„Wenn man sich [..] gegenseitig lieblos verdächtigt, wenn man sich gegenseitig ‚abstempelt‘ als ‚reaktionär‘ oder als ‚progressistisch‘, wenn man gegenseitig nicht mit sachlichen Argumenten, sondern mit Emotionen aufeinander losgeht, wenn jede Gruppe, jede Zeitschrift, jede Zeitung usw. nur noch pauschal qualifiziert und abqualifiziert werden, wenn einer dem anderen, weil Meinungsverschiedenheiten bestehen, schon gleich als dumm und böswillig, als reaktionär oder das Christentum modernistisch auflösend erscheint, wenn man sich nur mehr in den Kreisen bewegt, die einem selbst von einem letztlich doch sehr unreflektierten und sehr wenig kritisch durchleuchteten Instinkt heraus sympathisch sind, wenn dem einen das Neue immer schon als der Weisheit letzter Schluß oder nur als die tödliche Gefahr für alles echte Christentum erscheint, dann ist die Gefahr einer dummen und letztlich unfruchtbaren Polarisierung gegeben.“[1]
Das, was hier ganz aktuell klingt, wurde vor 50 Jahren geschrieben, von Karl Rahner in einem Beitrag zur damals begonnenen sogenannten „Würzburger Synode“. Scheinbar hat sich in den letzten Jahrzehnten nicht viel geändert – und die Frage darf erlaubt sein: „War es zu früheren Zeiten wirklich einmal anders?“ Dennoch: Es macht erneut deutlich, wie notwendig, weil Not wendend, der Kulturwandel ist – alles andere als leicht zu beginnen und erst recht nachhaltig umzusetzen – der unserer Kirche durch Papst Franziskus auferlegt wurde und ist.

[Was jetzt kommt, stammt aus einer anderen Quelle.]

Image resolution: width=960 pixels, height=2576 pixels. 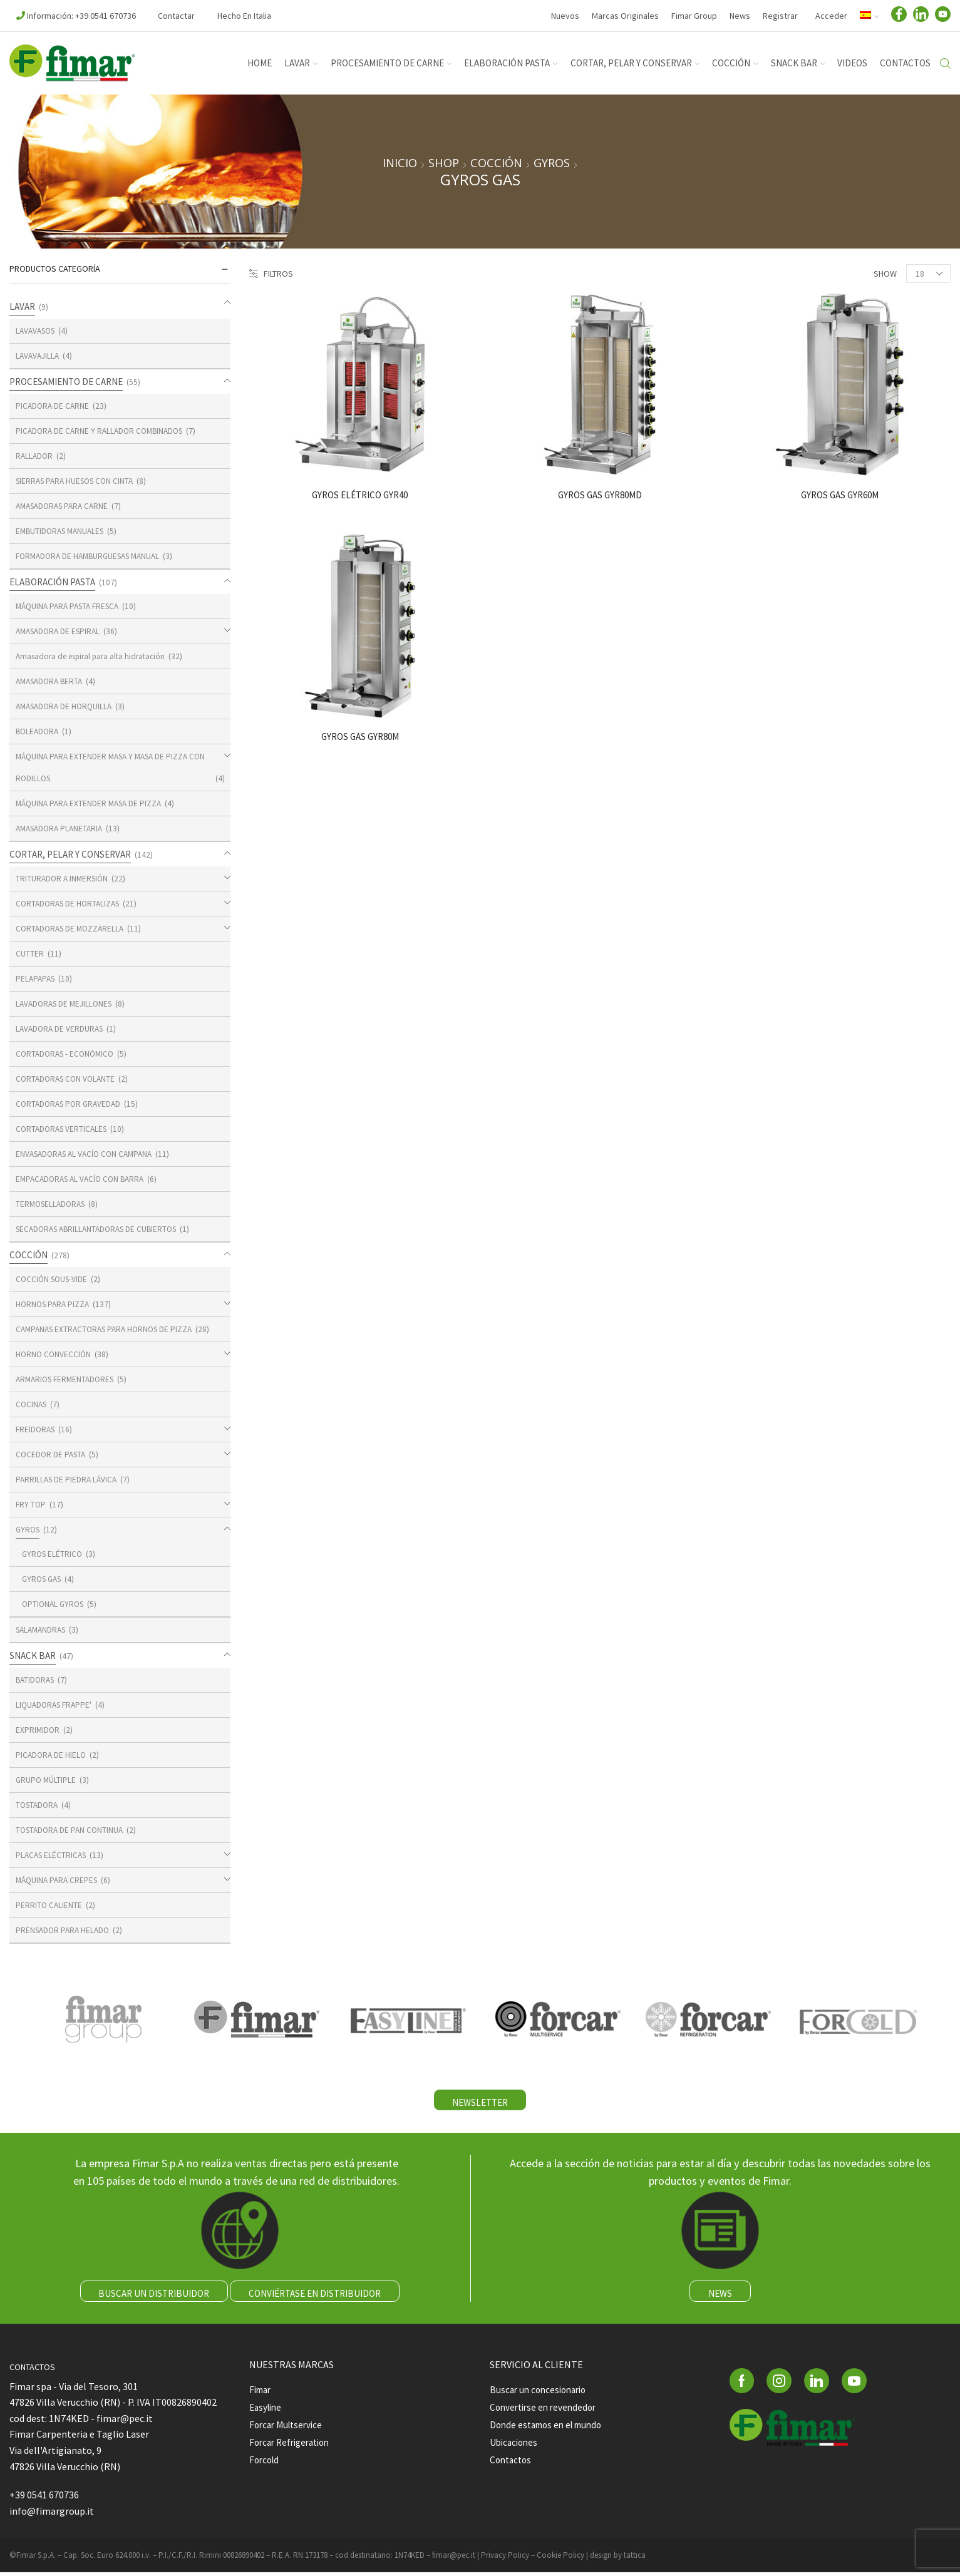 What do you see at coordinates (56, 1704) in the screenshot?
I see `LIQUADORAS FRAPPE'` at bounding box center [56, 1704].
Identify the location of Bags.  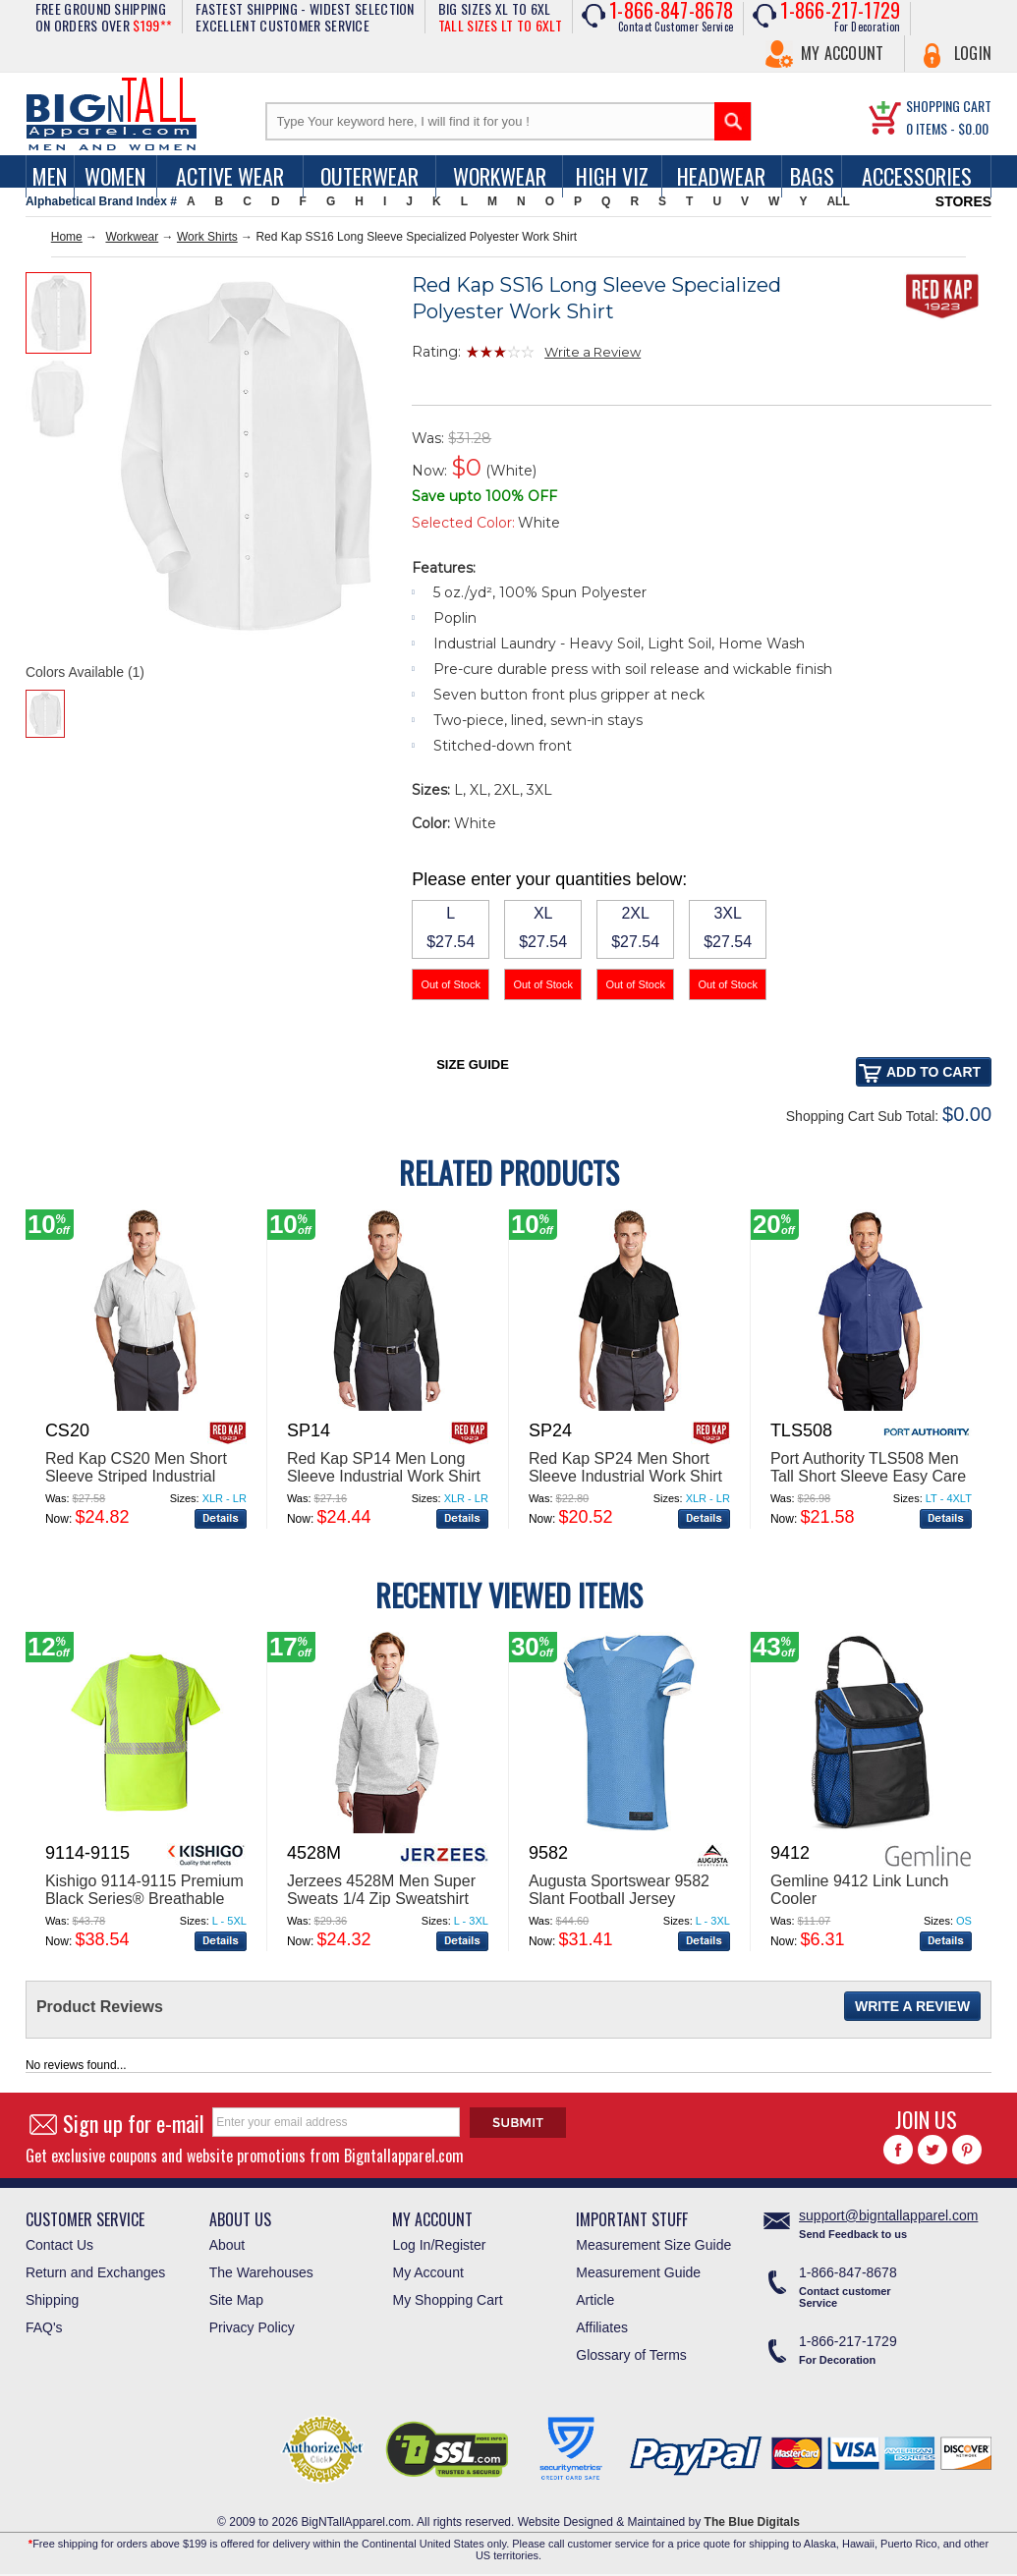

Mehr noch: ich glaube, dass so manches – und wir Bischöfe haben das immer wieder in so manchen Äußerungen der letzten Jahre festgestellt – davon auch in der Gesellschaft ähnlich benannt werden kann. Wo sind die Zirkel, in denen versucht wird, einander zuzuhören, Meinungen auszutauschen, auch Personen zuzulassen, die eine andere Sichtweise einbringen?
Noch einmal also: es geht Papst Franziskus wohl weit mehr um einen Prozess denn um klare Standpunkte, in denen wir ohnedies versucht sind uns einzubunkern. Und dieser muss angegangen und gewagt werden! – Wenn ich etwa auf die letzten Entwicklungen blicke, die unsere Gesellschaft in der Pandemie nimmt, dann ist es höchst notwendiger Dienst an unserer Gesellschaft und elementarst für das Leben von Kirche. Ich erinnere mich an die Forderungen an die Vertreter der Kirche „Wir wollen unsere Messe wieder!“ genauso wie an jene, die sich einfach mit dem Verweis auf Glauben und Gott über alle menschlichen Richtlinien hinwegsetzten und hinwegsetzen und auch nicht davor zurückschrecken, dann Menschen mit anderer Meinung, die sich etwa nur auf den Papst und dessen Lehramt berufen, einfach des Unglaubens zu zeihen und emotionalst antworten … uch frage mich dann oft: „Was mag dahinter stecken, dass jemand so reagiert?“ Aber genau das aufzunehmen und die Sehnsucht zu ent-decken, die dazu verführt, ist eigentlich auch etwas, das wichtig wäre, will man einander verstehen … Klar wird erneut: Dialog ist nicht nebensächlich und echter Dialog ist alles andere als leicht. Ich möchte der Hoffnung Ausdruck verleihen: Dialog ist möglich, weil es – aus dem Horizont unseres Christseins gesprochen – um niemand geringeren Gott als Gottes Wort (logos) zwischen uns (dia)!
[1] Karl Rahner: Strukturwandel der Kirche als Aufgabe und Chance. Mit einer Einleitung von Michael Seewald, Freiburg i.B. 2019, 58, zitiert nach: Stefan Kopp: ‚Strukturwandel der Kirche als Aufgabe und Chance‘. Das Reformprogramm Karl Rahners zur Würzburger Synode, in: Herbert Haslinger (Hg.): Wege der Kirche in die Zukunft der Menschen. 50 Jahre nach Beginn der Würzburger Synode, Freiburg i.B. 2021, 34-48, hier: 37.